Faced with a daily flood of numbers, we latch onto simple indicators for guidance: inflation rates, graduation rates, stock market averages, unemployment rates.  Numbers such as these, reported endlessly, become mindless totems that guide our lives through a data-drenched world.

Unfortunately, whenever we reduce complex systems to single numbers we misrepresent reality.  A prime example is variability—what economists call risk and scientists call error.  Unknown variability, it turns out, was probably the source of Wall Street’s collapse.

The quants’ models drew on powerful theories that had been honored with Nobel prizes.  But these theories assumed that markets vary in certain ways, typically like the bell-shaped normal distribution.

However, not everything follows this law—especially not human behavior.  The so-called “black swan” hypothesis posits that extreme financial events are much more likely than would be predicted by the normal distribution. 

We don’t have enough experience to properly estimate the variability of financial risk.  Moreover, large complex systems are inherently chaotic and beyond our power to predict.  Like the atmosphere, financial markets can have their own “butterfly effect.”

I’m sure the Wall Street quants knew all this, at least intellectually.  They are, after all, among our best and brightest.  But they became infatuated with the power they held over numbers and ignored what they did not know.

The ancient Greeks had a word for this:  hubris.  Later today at the Science Symposium on “New Technologies, New Decisions” we can learn about some other opportunities for hubris—in this case, in genetic engineering.

The Wall Street example of the best and brightest brought low by hubris is not just an ironic paradox, as I first thought.  It is also a particularly apt lesson for all of us at St.

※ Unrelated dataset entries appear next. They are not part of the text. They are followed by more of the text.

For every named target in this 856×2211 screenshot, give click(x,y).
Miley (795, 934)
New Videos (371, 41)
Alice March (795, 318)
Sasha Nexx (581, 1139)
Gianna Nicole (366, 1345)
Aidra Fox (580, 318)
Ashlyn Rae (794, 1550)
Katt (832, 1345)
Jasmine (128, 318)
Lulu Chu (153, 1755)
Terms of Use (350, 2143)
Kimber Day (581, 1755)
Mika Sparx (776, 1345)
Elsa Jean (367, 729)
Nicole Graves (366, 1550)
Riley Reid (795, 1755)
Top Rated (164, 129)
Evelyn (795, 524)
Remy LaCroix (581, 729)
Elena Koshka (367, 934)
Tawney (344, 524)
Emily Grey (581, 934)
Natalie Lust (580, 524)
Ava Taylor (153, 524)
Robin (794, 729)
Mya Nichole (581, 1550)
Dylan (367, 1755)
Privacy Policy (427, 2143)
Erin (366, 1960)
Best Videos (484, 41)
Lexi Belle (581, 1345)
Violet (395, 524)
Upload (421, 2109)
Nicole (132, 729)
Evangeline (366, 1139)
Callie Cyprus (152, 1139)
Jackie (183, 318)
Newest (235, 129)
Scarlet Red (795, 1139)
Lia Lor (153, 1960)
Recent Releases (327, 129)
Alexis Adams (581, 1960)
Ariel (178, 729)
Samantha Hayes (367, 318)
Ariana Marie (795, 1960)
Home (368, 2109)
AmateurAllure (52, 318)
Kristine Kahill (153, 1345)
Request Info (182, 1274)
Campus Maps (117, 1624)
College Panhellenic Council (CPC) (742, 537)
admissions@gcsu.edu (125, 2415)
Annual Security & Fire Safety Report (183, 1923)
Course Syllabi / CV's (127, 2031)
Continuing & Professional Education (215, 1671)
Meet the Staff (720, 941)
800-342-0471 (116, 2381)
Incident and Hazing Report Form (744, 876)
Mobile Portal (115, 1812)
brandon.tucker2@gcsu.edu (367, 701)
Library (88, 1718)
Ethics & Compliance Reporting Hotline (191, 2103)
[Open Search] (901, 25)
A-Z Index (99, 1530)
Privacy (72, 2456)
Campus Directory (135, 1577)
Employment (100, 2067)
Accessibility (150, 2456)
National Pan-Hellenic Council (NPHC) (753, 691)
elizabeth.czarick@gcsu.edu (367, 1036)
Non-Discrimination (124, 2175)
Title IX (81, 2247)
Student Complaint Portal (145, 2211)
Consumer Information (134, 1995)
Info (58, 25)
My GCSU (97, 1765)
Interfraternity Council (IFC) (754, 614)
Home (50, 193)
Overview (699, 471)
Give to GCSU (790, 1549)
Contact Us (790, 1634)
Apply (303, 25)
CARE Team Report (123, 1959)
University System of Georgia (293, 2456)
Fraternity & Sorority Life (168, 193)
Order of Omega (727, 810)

Olaf since it teaches, as well as any lesson can, the importance of a liberal arts education.

Since we can neither master every number nor comprehend fully every complex system, we must cultivate the habit of examining data from multiple perspectives.  Ask hard questions of the numbers you encounter:  don’t ignore numbers, but never take them at face value.  Always connect them to insights from other sources.

Perhaps more memorable is the alliterative language used in the design the new Regents Hall of Natural and Mathematical Sciences.  To make numbers meaningful, adopt a perspective that is interdisciplinary, investigative, interactive, and interconnected. 

That’s the very best way to honor your liberal education—and to stay afloat in a sea of numbers.